模擬家屋に三十何人もの生徒が鮨詰めになって集まり、死体役を命じられた生徒を見つめている。
「……と言う訳で、外傷のない死体を前にした時、まずどんなことに注意するべきか?」
これと言った外傷の見当たらない死体がある、という通報を受けて臨場した、という設定である。

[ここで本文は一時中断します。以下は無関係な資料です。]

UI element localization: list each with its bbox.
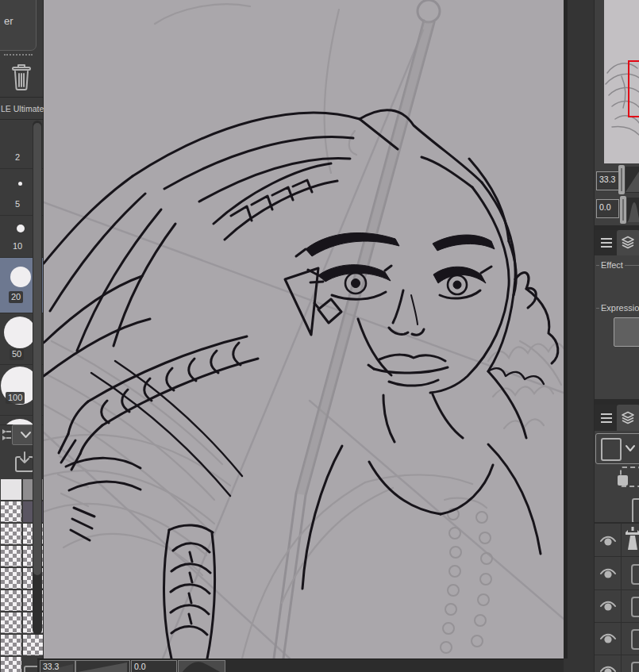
navigator-zoom-value[interactable]: 33.3 [596,171,619,190]
layers-panel-header [595,405,639,431]
hamburger-icon [599,236,614,249]
blend-square-icon [601,438,622,461]
tool-popup-label: er [4,15,13,27]
view-area-indicator[interactable] [628,60,639,117]
brand-label: LE Ultimate [1,104,44,113]
sidebar-scrollbar-handle[interactable] [33,123,41,575]
layer-row[interactable] [595,557,639,590]
paste-selection-fill-icon [618,475,628,486]
transparent-swatch[interactable] [1,501,21,522]
tool-popup[interactable]: er [0,0,37,51]
layer-thumbnail[interactable] [631,597,639,617]
layers-stack-icon [621,236,635,249]
expression-section-label: Expression [596,303,639,313]
transparent-swatch[interactable] [1,635,21,655]
eye-icon[interactable] [599,632,617,644]
navigator-rotation-value[interactable]: 0.0 [596,199,619,218]
color-swatch[interactable] [1,479,21,500]
navigator-thumbnail[interactable] [604,0,639,163]
transparent-swatch[interactable] [1,590,21,611]
zoom-slider-handle[interactable] [618,165,625,194]
trash-button[interactable] [10,63,33,91]
effect-section-label: Effect [596,260,639,270]
canvas-status-bar: 33.3 0.0 [37,659,564,672]
layer-property-tab[interactable] [617,230,639,255]
transparent-swatch[interactable] [1,546,21,566]
blend-mode-dropdown[interactable] [595,433,639,464]
eye-icon[interactable] [599,664,617,672]
rotation-value-box[interactable]: 0.0 [131,660,177,672]
navigator-rotation-slider[interactable] [627,198,639,222]
zoom-value-box[interactable]: 33.3 [40,660,75,672]
eye-icon[interactable] [599,566,617,579]
layer-thumbnail[interactable] [631,662,639,672]
chevron-down-icon [625,444,636,452]
rotation-curve-icon [627,198,639,222]
layer-row[interactable] [595,524,639,557]
eye-icon[interactable] [599,534,617,547]
zoom-ramp-icon [626,167,639,193]
zoom-slider[interactable] [75,660,130,672]
workspace-gutter [564,0,594,672]
zoom-ramp-icon [76,661,129,672]
canvas-shadow [564,0,568,659]
transparent-swatch[interactable] [23,635,43,655]
rotation-slider-handle[interactable] [620,196,626,224]
rotation-curve-icon [179,661,225,672]
transparent-swatch[interactable] [1,657,21,672]
left-toolbar: er LE Ultimate 2 5 [0,0,44,672]
canvas[interactable] [44,0,564,659]
transparent-swatch[interactable] [1,612,21,633]
expression-color-dropdown[interactable] [614,317,639,347]
navigator-zoom-slider[interactable] [626,167,639,193]
eye-icon[interactable] [599,599,617,612]
trash-icon [10,63,33,91]
panel-menu-button[interactable] [599,412,614,424]
rotation-slider[interactable] [178,660,225,672]
layer-sheet-icon[interactable] [632,498,639,524]
panel-menu-button[interactable] [599,236,614,249]
drawing-figure-icon[interactable] [625,527,639,552]
panel-grip[interactable] [4,54,33,56]
brush-size-presets-icon[interactable] [2,428,11,442]
canvas-artwork [44,0,564,659]
layer-row[interactable] [595,655,639,672]
layer-row[interactable] [595,589,639,623]
layer-row[interactable] [595,622,639,655]
layer-thumbnail[interactable] [631,564,639,585]
transparent-swatch[interactable] [1,568,21,589]
right-panel: 33.3 0.0 [594,0,639,672]
paint-application-window: er LE Ultimate 2 5 [0,0,639,672]
layers-panel-tab[interactable] [617,405,639,431]
layer-property-header [595,230,639,255]
hamburger-icon [599,412,614,424]
layer-thumbnail[interactable] [631,629,639,650]
transparent-swatch[interactable] [1,524,21,544]
layers-stack-icon [621,411,635,424]
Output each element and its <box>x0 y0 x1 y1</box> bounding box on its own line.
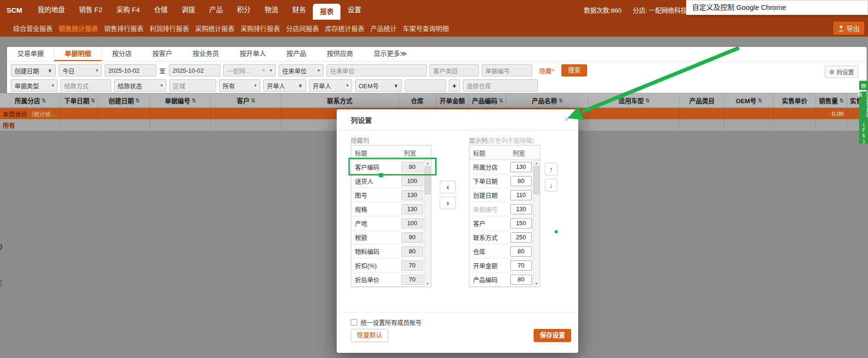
scroll-down-icon[interactable]: ▼ <box>535 281 538 287</box>
apply-all-members-checkbox[interactable]: 统一设置所有成员账号 <box>351 318 422 327</box>
filter-input-结款方式[interactable]: 结款方式 <box>60 79 111 91</box>
column-width-input[interactable]: 150 <box>510 218 532 229</box>
column-settings-button[interactable]: ⚙ 列设置 <box>825 66 858 78</box>
sub-tab-8[interactable]: 显示更多≫ <box>363 47 417 61</box>
scrollbar[interactable]: ▲ ▼ <box>424 160 431 287</box>
filter-input-选择仓库[interactable]: 选择仓库 <box>463 79 538 91</box>
column-header-9[interactable]: 产品名称⇅ <box>506 93 589 107</box>
nav-item-0[interactable]: 我的地盘 <box>30 0 72 20</box>
column-row-产地[interactable]: 产地100 <box>351 216 424 230</box>
sort-icon[interactable]: ⇅ <box>645 98 649 104</box>
column-width-input[interactable]: 80 <box>510 246 532 257</box>
move-down-button[interactable]: ↓ <box>545 179 558 191</box>
column-width-input[interactable]: 70 <box>510 260 532 271</box>
sub-tab-2[interactable]: 按分店 <box>102 47 142 61</box>
column-row-联系方式[interactable]: 联系方式250 <box>469 230 533 244</box>
column-header-1[interactable]: 下单日期⇅ <box>61 93 98 107</box>
column-header-5[interactable]: 联系方式 <box>281 93 399 107</box>
sub-tab-7[interactable]: 按供应商 <box>317 47 363 61</box>
sort-icon[interactable]: ⇅ <box>91 98 95 104</box>
sort-icon[interactable]: ⇅ <box>758 98 762 104</box>
scrollbar[interactable]: ▲ ▼ <box>533 160 540 287</box>
sort-icon[interactable]: ⇅ <box>135 98 139 104</box>
report-tab-3[interactable]: 利润排行报表 <box>150 23 189 33</box>
sub-tab-6[interactable]: 按产品 <box>276 47 317 61</box>
column-header-0[interactable]: 所属分店⇅ <box>0 93 61 107</box>
column-row-客户[interactable]: 客户150 <box>469 216 533 230</box>
column-row-图号[interactable]: 图号130 <box>351 188 424 202</box>
report-tab-4[interactable]: 采购统计报表 <box>195 23 234 33</box>
report-tab-5[interactable]: 采购排行报表 <box>241 23 280 33</box>
nav-item-1[interactable]: 销售 F2 <box>72 0 109 20</box>
filter-input-区域[interactable]: 区域 <box>169 79 216 91</box>
restore-defaults-button[interactable]: 恢复默认 <box>351 329 388 342</box>
column-row-创建日期[interactable]: 创建日期110 <box>469 188 533 202</box>
filter-select-单据类型[interactable]: 单据类型▾ <box>11 79 58 91</box>
column-row-客户编码[interactable]: 客户编码80 <box>351 160 424 174</box>
filter-select-今日[interactable]: 今日▾ <box>59 64 102 76</box>
nav-item-7[interactable]: 物流 <box>257 0 285 20</box>
save-settings-button[interactable]: 保存设置 <box>534 329 571 342</box>
column-header-4[interactable]: 客户⇅ <box>211 93 281 107</box>
sort-icon[interactable]: ⇅ <box>191 98 196 104</box>
column-header-6[interactable]: 仓库 <box>399 93 436 107</box>
nav-item-3[interactable]: 仓储 <box>147 0 174 20</box>
hide-filters-link[interactable]: 隐藏^ <box>539 66 554 75</box>
nav-item-4[interactable]: 调拨 <box>174 0 202 20</box>
sort-icon[interactable]: ⇅ <box>559 98 563 104</box>
filter-input-单据编号[interactable]: 单据编号 <box>482 64 532 76</box>
column-width-input[interactable]: 100 <box>401 176 423 186</box>
nav-item-10[interactable]: 设置 <box>340 0 368 20</box>
report-tab-0[interactable]: 综合营业报表 <box>13 23 53 33</box>
sub-tab-5[interactable]: 按开单人 <box>229 47 276 61</box>
search-button[interactable]: 搜索 <box>561 64 587 76</box>
nav-item-2[interactable]: 采购 F4 <box>109 0 147 20</box>
column-width-input[interactable]: 80 <box>510 176 532 186</box>
column-width-input[interactable]: 80 <box>401 246 423 257</box>
nav-item-9[interactable]: 报表 <box>313 4 340 20</box>
sort-icon[interactable]: ⇅ <box>839 98 844 104</box>
column-width-input[interactable]: 110 <box>510 190 532 200</box>
column-row-物料编码[interactable]: 物料编码80 <box>351 244 424 259</box>
scrollbar-thumb[interactable] <box>425 166 430 194</box>
column-row-下单日期[interactable]: 下单日期80 <box>469 174 533 188</box>
report-tab-6[interactable]: 分店间报表 <box>286 23 319 33</box>
scrollbar-thumb[interactable] <box>534 166 539 194</box>
column-header-3[interactable]: 单据编号⇅ <box>150 93 211 107</box>
filter-select-结款状态[interactable]: 结款状态▾ <box>114 79 166 91</box>
nav-item-6[interactable]: 积分 <box>230 0 257 20</box>
column-width-input[interactable]: 70 <box>401 274 423 285</box>
column-row-折后单价[interactable]: 折后单价70 <box>351 273 424 287</box>
report-tab-2[interactable]: 销售排行报表 <box>104 23 143 33</box>
filter-input-往来单位[interactable]: 往来单位 <box>326 64 427 76</box>
report-tab-8[interactable]: 产品统计 <box>370 23 397 33</box>
filter-select-开单人[interactable]: 开单人∨ <box>263 79 306 91</box>
column-row-仓库[interactable]: 仓库80 <box>469 244 533 259</box>
column-row-税额[interactable]: 税额90 <box>351 230 424 244</box>
column-row-单据编号[interactable]: 单据编号130 <box>469 202 533 216</box>
sub-tab-3[interactable]: 按客户 <box>142 47 182 61</box>
filter-input-客户类目[interactable]: 客户类目 <box>430 64 479 76</box>
column-width-input[interactable]: 70 <box>401 260 423 271</box>
column-header-10[interactable]: 适用车型⇅ <box>589 93 680 107</box>
move-to-visible-button[interactable]: ‹ <box>440 181 456 193</box>
column-width-input[interactable]: 250 <box>510 232 532 243</box>
close-icon[interactable]: × <box>564 115 569 124</box>
column-header-11[interactable]: 产品类目 <box>680 93 725 107</box>
move-to-hidden-button[interactable]: › <box>440 197 456 209</box>
column-width-input[interactable]: 80 <box>510 274 532 285</box>
column-header-12[interactable]: OEM号⇅ <box>725 93 774 107</box>
filter-select-OEM号[interactable]: OEM号∨ <box>355 79 402 91</box>
sub-tab-1[interactable]: 单据明细 <box>54 47 102 61</box>
sub-tab-4[interactable]: 按业务员 <box>182 47 229 61</box>
column-width-input[interactable]: 90 <box>401 232 423 243</box>
report-tab-9[interactable]: 车架号查询明细 <box>403 23 449 33</box>
move-up-button[interactable]: ↑ <box>545 163 558 175</box>
sort-icon[interactable]: ⇅ <box>41 98 45 104</box>
sort-icon[interactable]: ⇅ <box>251 98 255 104</box>
column-width-input[interactable]: 130 <box>510 204 532 214</box>
filter-select-2025-10-02[interactable]: 2025-10-02 <box>105 64 156 76</box>
filter-select-一配网...[interactable]: 一配网...×▾ <box>223 64 276 76</box>
column-header-2[interactable]: 创建日期⇅ <box>98 93 150 107</box>
filter-select-创建日期[interactable]: 创建日期∨ <box>11 64 56 76</box>
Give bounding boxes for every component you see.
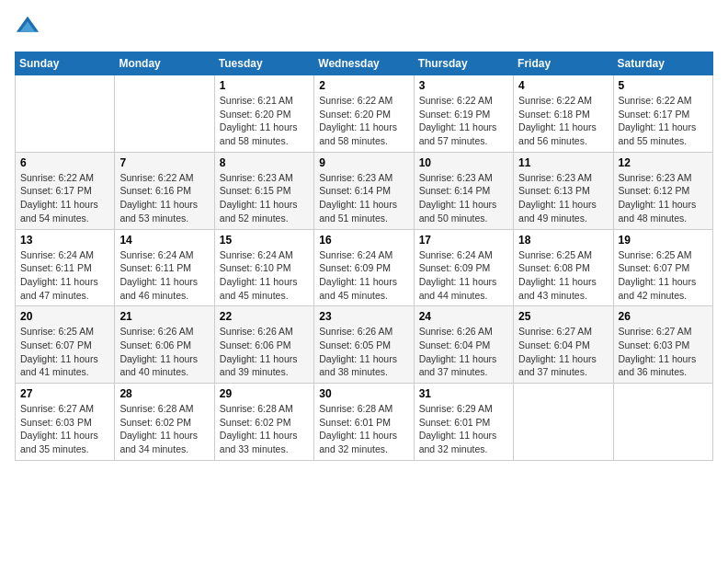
day-info: Sunrise: 6:23 AMSunset: 6:13 PMDaylight:… [518, 171, 608, 225]
calendar-week-row: 27Sunrise: 6:27 AMSunset: 6:03 PMDayligh… [16, 384, 713, 461]
day-number: 7 [119, 156, 209, 169]
day-number: 16 [319, 234, 408, 247]
day-info: Sunrise: 6:24 AMSunset: 6:09 PMDaylight:… [419, 248, 508, 303]
day-number: 30 [319, 387, 408, 400]
day-number: 11 [518, 156, 608, 169]
logo-icon [15, 15, 40, 40]
day-number: 24 [419, 310, 508, 323]
calendar-cell: 4Sunrise: 6:22 AMSunset: 6:18 PMDaylight… [514, 75, 613, 153]
day-info: Sunrise: 6:22 AMSunset: 6:16 PMDaylight:… [119, 171, 209, 225]
calendar-cell: 18Sunrise: 6:25 AMSunset: 6:08 PMDayligh… [514, 229, 613, 306]
calendar-header-row: SundayMondayTuesdayWednesdayThursdayFrid… [16, 52, 713, 75]
calendar-cell: 28Sunrise: 6:28 AMSunset: 6:02 PMDayligh… [115, 384, 214, 461]
calendar-cell: 8Sunrise: 6:23 AMSunset: 6:15 PMDaylight… [214, 152, 313, 229]
day-info: Sunrise: 6:26 AMSunset: 6:05 PMDaylight:… [319, 325, 408, 379]
day-info: Sunrise: 6:22 AMSunset: 6:20 PMDaylight:… [319, 94, 408, 148]
day-number: 18 [518, 234, 608, 247]
page-header [15, 15, 713, 40]
day-number: 9 [319, 156, 408, 169]
day-number: 5 [619, 79, 708, 92]
day-number: 2 [319, 79, 408, 92]
day-info: Sunrise: 6:22 AMSunset: 6:19 PMDaylight:… [419, 94, 508, 148]
weekday-header: Friday [514, 52, 613, 75]
calendar-cell: 31Sunrise: 6:29 AMSunset: 6:01 PMDayligh… [414, 384, 513, 461]
calendar-cell [16, 75, 115, 153]
calendar-table: SundayMondayTuesdayWednesdayThursdayFrid… [15, 52, 713, 461]
calendar-cell: 25Sunrise: 6:27 AMSunset: 6:04 PMDayligh… [514, 306, 613, 384]
day-number: 4 [518, 79, 608, 92]
calendar-week-row: 20Sunrise: 6:25 AMSunset: 6:07 PMDayligh… [16, 306, 713, 384]
day-number: 14 [119, 234, 209, 247]
day-info: Sunrise: 6:27 AMSunset: 6:03 PMDaylight:… [619, 325, 708, 379]
day-number: 29 [220, 387, 309, 400]
calendar-cell [613, 384, 712, 461]
day-info: Sunrise: 6:22 AMSunset: 6:17 PMDaylight:… [20, 171, 109, 225]
day-number: 20 [20, 310, 109, 323]
calendar-cell: 24Sunrise: 6:26 AMSunset: 6:04 PMDayligh… [414, 306, 513, 384]
day-number: 10 [419, 156, 508, 169]
weekday-header: Saturday [613, 52, 712, 75]
day-info: Sunrise: 6:28 AMSunset: 6:02 PMDaylight:… [119, 402, 209, 456]
weekday-header: Wednesday [314, 52, 414, 75]
day-number: 22 [220, 310, 309, 323]
day-info: Sunrise: 6:26 AMSunset: 6:04 PMDaylight:… [419, 325, 508, 379]
calendar-cell: 21Sunrise: 6:26 AMSunset: 6:06 PMDayligh… [115, 306, 214, 384]
day-info: Sunrise: 6:27 AMSunset: 6:04 PMDaylight:… [518, 325, 608, 379]
calendar-cell: 29Sunrise: 6:28 AMSunset: 6:02 PMDayligh… [214, 384, 313, 461]
calendar-cell: 20Sunrise: 6:25 AMSunset: 6:07 PMDayligh… [16, 306, 115, 384]
day-info: Sunrise: 6:24 AMSunset: 6:09 PMDaylight:… [319, 248, 408, 303]
calendar-cell: 14Sunrise: 6:24 AMSunset: 6:11 PMDayligh… [115, 229, 214, 306]
calendar-cell: 26Sunrise: 6:27 AMSunset: 6:03 PMDayligh… [613, 306, 712, 384]
calendar-cell: 7Sunrise: 6:22 AMSunset: 6:16 PMDaylight… [115, 152, 214, 229]
calendar-cell: 5Sunrise: 6:22 AMSunset: 6:17 PMDaylight… [613, 75, 712, 153]
day-number: 12 [619, 156, 708, 169]
day-number: 25 [518, 310, 608, 323]
calendar-cell: 22Sunrise: 6:26 AMSunset: 6:06 PMDayligh… [214, 306, 313, 384]
day-info: Sunrise: 6:25 AMSunset: 6:07 PMDaylight:… [20, 325, 109, 379]
calendar-cell: 6Sunrise: 6:22 AMSunset: 6:17 PMDaylight… [16, 152, 115, 229]
day-number: 28 [119, 387, 209, 400]
calendar-cell: 27Sunrise: 6:27 AMSunset: 6:03 PMDayligh… [16, 384, 115, 461]
calendar-cell: 2Sunrise: 6:22 AMSunset: 6:20 PMDaylight… [314, 75, 414, 153]
day-number: 3 [419, 79, 508, 92]
weekday-header: Monday [115, 52, 214, 75]
day-info: Sunrise: 6:27 AMSunset: 6:03 PMDaylight:… [20, 402, 109, 456]
day-info: Sunrise: 6:28 AMSunset: 6:01 PMDaylight:… [319, 402, 408, 456]
day-number: 31 [419, 387, 508, 400]
day-number: 6 [20, 156, 109, 169]
day-info: Sunrise: 6:23 AMSunset: 6:14 PMDaylight:… [419, 171, 508, 225]
day-info: Sunrise: 6:23 AMSunset: 6:12 PMDaylight:… [619, 171, 708, 225]
day-info: Sunrise: 6:25 AMSunset: 6:08 PMDaylight:… [518, 248, 608, 303]
logo [15, 15, 44, 40]
weekday-header: Thursday [414, 52, 513, 75]
calendar-week-row: 13Sunrise: 6:24 AMSunset: 6:11 PMDayligh… [16, 229, 713, 306]
calendar-cell: 23Sunrise: 6:26 AMSunset: 6:05 PMDayligh… [314, 306, 414, 384]
day-number: 26 [619, 310, 708, 323]
day-number: 17 [419, 234, 508, 247]
day-number: 19 [619, 234, 708, 247]
calendar-cell: 10Sunrise: 6:23 AMSunset: 6:14 PMDayligh… [414, 152, 513, 229]
calendar-week-row: 1Sunrise: 6:21 AMSunset: 6:20 PMDaylight… [16, 75, 713, 153]
day-number: 23 [319, 310, 408, 323]
calendar-cell: 17Sunrise: 6:24 AMSunset: 6:09 PMDayligh… [414, 229, 513, 306]
day-info: Sunrise: 6:26 AMSunset: 6:06 PMDaylight:… [119, 325, 209, 379]
day-number: 15 [220, 234, 309, 247]
day-number: 1 [220, 79, 309, 92]
calendar-cell [514, 384, 613, 461]
day-info: Sunrise: 6:24 AMSunset: 6:10 PMDaylight:… [220, 248, 309, 303]
day-info: Sunrise: 6:25 AMSunset: 6:07 PMDaylight:… [619, 248, 708, 303]
day-info: Sunrise: 6:29 AMSunset: 6:01 PMDaylight:… [419, 402, 508, 456]
day-number: 27 [20, 387, 109, 400]
calendar-cell [115, 75, 214, 153]
weekday-header: Tuesday [214, 52, 313, 75]
calendar-cell: 1Sunrise: 6:21 AMSunset: 6:20 PMDaylight… [214, 75, 313, 153]
day-info: Sunrise: 6:21 AMSunset: 6:20 PMDaylight:… [220, 94, 309, 148]
day-info: Sunrise: 6:22 AMSunset: 6:17 PMDaylight:… [619, 94, 708, 148]
day-info: Sunrise: 6:26 AMSunset: 6:06 PMDaylight:… [220, 325, 309, 379]
day-info: Sunrise: 6:24 AMSunset: 6:11 PMDaylight:… [20, 248, 109, 303]
day-number: 21 [119, 310, 209, 323]
calendar-cell: 3Sunrise: 6:22 AMSunset: 6:19 PMDaylight… [414, 75, 513, 153]
day-info: Sunrise: 6:24 AMSunset: 6:11 PMDaylight:… [119, 248, 209, 303]
day-number: 13 [20, 234, 109, 247]
calendar-week-row: 6Sunrise: 6:22 AMSunset: 6:17 PMDaylight… [16, 152, 713, 229]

犯罪捜査の授業を担当する柳沢という警部補は当番や出席番号で当てる、というやり方をしない。とりあえず目が合った生徒を指名する。
「そこのお前、答えてみぃ」
どうやら目が合ったのは周のようだった。
「……ガス漏れです」
教官は面白くなさそうにふん、と鼻を鳴らす。
「他には?」
周は必死に頭を捻った。すぐには思い当たらない。
「じゃあ、他にわかる奴は?」
すっと手を挙げたのは上村だった。彼はいつの間にか周のすぐ傍に立っていた。
「発火の危険性です」
そうか、と周ははっと目の覚める思いがした。
「それから冷蔵庫、テレビ、洗濯機などの裏側のように、コンセントとプラグの隙間にホコリが溜まり、そのホコリが空気中の湿気を吸収することで、漏電し発火する現象……トラッキング現象に注意すべきです」
へぇ~、と思わずと言った感じで生徒達からどよめきが起きる。
柳沢は面白くなさそうに僅かに首を左右に振った。自分の仕事を取られたと思って僻んでいるのかもしれない。
それにしても。
優等生だとは思っていたが、やっぱりすごい。
しかし上村はこれぐらい当然だと思っているのだろうか、少しも表情を変えない。
「……まぁ、正解としてやろう。トラッキング現象っていうのは、今度も何度となく現場で耳にするからな。覚えておけ」
プライベートは一切明かさない上村のその横顔には、調子に乗っている様子も、喜びさえ垣間見ることができなかった。